Een interview met de PThU in Trouw is al bijzonder. Trouw rook onraad, vermoed ik. Gaat het wel goed aan de VU/PThU? Een orthodoxe hoogleraar wordt uit het dorpse en saaie Apeldoorn naar het bruisende Amsterdam gehaald. Dat heeft toch veel weg van een koersverandering. Prof. Wisse wordt aan de tand gevoeld en hij is voorzichtig. Bijna verontschuldigend. Hij verdedigt de behoudende studenten. Die zijn er en die moeten vertegenwoordigd worden door een orthodoxe docent. Het zijn sympathieke woorden, die echter ook vragen oproepen. Arnold Huijgen wordt binnengehaald als een orthodox theoloog. Alsof dat zo heel bijzonder is. Wisse was als voorganger van Huijgen toch ook orthodox? (Al geeft hij nu aan opgeschoven te zijn in vrijzinnige richting). En de voorganger van Wisse, prof. Jan Muis, was die niet orthodox? Hij schreef de diepzinnige studie Onze Vader. Christelijk spreken over God. Maar ineens is er in de hele Protestantse Kerk geen orthodoxe dogmaticus meer te vinden… Spelen misschien andere motieven een rol? Het blijft een vreemde gang van zaken, die ook in het interview niet opgehelderd wordt.

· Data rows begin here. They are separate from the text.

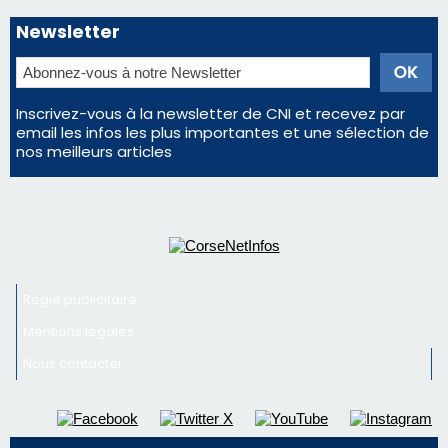
Régie publicitaire
Mentions légales
Nous contacter
© 2026 corsenetinfos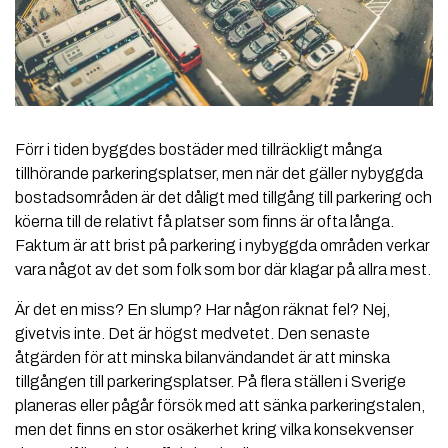
Förr i tiden byggdes bostäder med tillräckligt många
tillhörande parkeringsplatser, men när det gäller nybyggda
bostadsområden är det dåligt med tillgång till parkering och
köerna till de relativt få platser som finns är ofta långa.
Faktum är att brist på parkering i nybyggda områden verkar
vara något av det som folk som bor där klagar på allra mest.
Är det en miss? En slump? Har någon räknat fel? Nej,
givetvis inte. Det är högst medvetet. Den senaste
åtgärden för att minska bilanvändandet är att minska
tillgången till parkeringsplatser. På flera ställen i Sverige
planeras eller pågår försök med att sänka parkeringstalen,
men det finns en stor osäkerhet kring vilka konsekvenser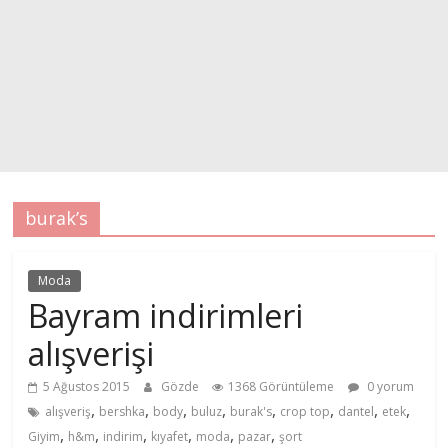
burak’s
Moda
Bayram indirimleri
alışverişi
5 Ağustos 2015
Gözde
1368 Görüntüleme
0 yorum
,
,
,
,
,
,
,
,
alışveriş
bershka
body
buluz
burak's
crop top
dantel
etek
,
,
,
,
,
,
Giyim
h&m
indirim
kıyafet
moda
pazar
şort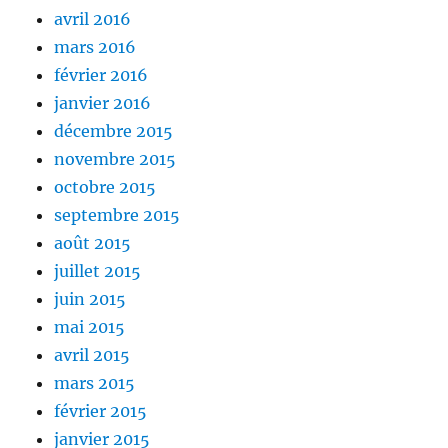
avril 2016
mars 2016
février 2016
janvier 2016
décembre 2015
novembre 2015
octobre 2015
septembre 2015
août 2015
juillet 2015
juin 2015
mai 2015
avril 2015
mars 2015
février 2015
janvier 2015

Een ander aspect dat genoemd wordt in het interview is de positie van vrouwelijke studenten. Dat die er zijn, is logisch. Maar een discussie over vrouw en ambt schijnt niet meer te mogen. ‘De grens van wat hier aan de universiteit kan in dat debat, ligt bij respect. Mannelijke studenten mogen niet tegen vrouwelijke studenten zeggen dat zij hier niet horen’, zegt Wisse. Ik kan me echt niet voorstellen dat studenten tegen een vrouwelijke medestudent botweg zeggen: ‘Jij hoort hier niet…’ Persoonlijk heb ik dat in de kerk nog nooit iemand horen zeggen tegen een vrouwelijke ambtsdrager. Ik denk dat bedoeld is dat er studenten zijn die bezwaren hebben tegen de vrouw in het ambt en dat standpunt in een discussie verdedigen. Als dat gebeurt, ‘dan corrigeren we hen’, zegt Wisse. Mijn vraag is dan: en als een student zegt dat God niet bestaat, wordt die student dan ook gecorrigeerd of kan hij zich dan op de hooggeroemde academische vrijheid beroepen? ‘We zijn geen totalitair instituut’, lees ik. Er is echter wel censuur… Vrijheid lijkt iets van vroeger te zijn. Het postmoderne narratief verdraagt geen orthodoxe standpunten. Zo bezien gaat Huijgen het nog moeilijk krijgen.